Os maiores empresários americanos da tecnologia têm investido bilhões de dólares em desenhos mais sustentáveis de usinas nucleares. O fundador do Facebook Mark Zuckerberg aposta em data centers movidos pela fissão de urânio. Bill Gates, da Microsoft, investe em um projeto de geração nuclear sem emissão de carbono.
O chefe-executivo da OpenAI, Sam Altman, por sua vez, é sócio de uma empresa fusão nuclear do hidrogênio, que reduziria o despejo de resíduos radioativos em relação à fissão de urânio e seria uma fonte perene de energia, diferentemente dos ventos e da energia solar, disponível somente durante o dia com clima adequado. A empresa chamada Helion Energy promete iniciar a produção até 2028.
O Brasil está na dianteira em termos de eletricidade renovável, mas fica atrás dos Estados Unidos em infraestrutura. Ainda não há no território nacional um data center de IA, embora Microsoft, Amazon e Google tenham anunciado investimentos para expandir as unidades brasileiras de processamento de dados.
“Os EUA fizeram um investimento pesado em cabos de fibra óptica e cabos coaxiais [que servem para transmissão de ondas de alta frequência e quantidades massivas de dados] e saíram muito à frente do resto do mundo na corrida por inteligência artificial”, disse Andrade, que é americano, filho de pai brasileiro.

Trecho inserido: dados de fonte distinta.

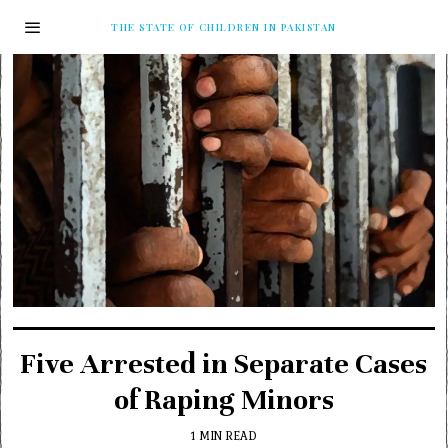
THE STATE OF CHILDREN IN PAKISTAN
Five Arrested in Separate Cases
of Raping Minors
1 MIN READ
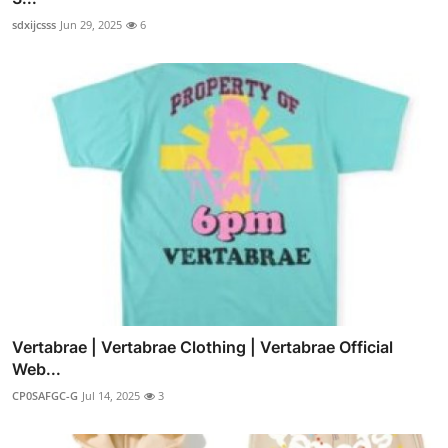
sdxijcsss
Jun 29, 2025
6
Vertabrae | Vertabrae Clothing | Vertabrae Official
Web...
CP0SAFGC-G
Jul 14, 2025
3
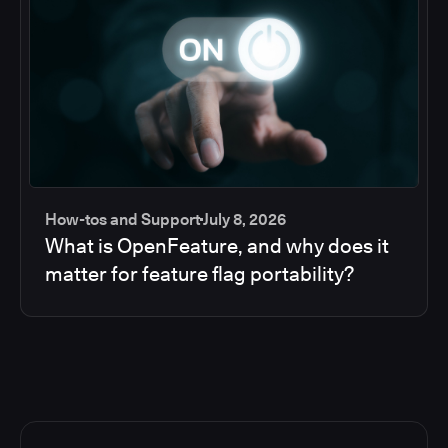
How-tos and Support
July 8, 2026
What is OpenFeature, and why does it
matter for feature flag portability?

A geração insuficiente de eletricidade e a dificuldade de produzir unidades de processamento gráfico em larga escala tornam o poder computacional no mundo um “recurso escasso e caro”, segundo o representante da OpenAI.
A principal fornecedora de GPUs, a Nvidia, tornou-se no início do mês a empresa mais valiosa do mundo (o valor de mercado ultrapassou os US$ 3,6 trilhões, quase R$ 21 trilhões), impulsionada por receitas recordes com venda do componente. Nesta segunda-feira (25), o gigante dos chips, hoje avaliado em US$ 3,37 trilhões (R$ 19,5 tri), estava atrás da Apple (US$ 3,52 tri ou R$ 20,4 tri).
A desenvolvedora do ChatGPT, OpenAI, apesar de liderar no segmento, ainda opera em prejuízo e depende dos supercomputadores da Microsoft para funcionar. “A gente não faz anúncio, vive de vender licença para uso e disponibiliza o nosso produto gratuitamente, da forma que é possível, para estarmos alinhados com o nosso objetivo de inteligência artificial em prol da humanidade”, afirmou Andrade sobre limitações da versão gratuita das IAs da empresa.
“Porque estamos na liderança de uma tecnologia transformadora, temos de fazer escolhas difíceis todos os dias.”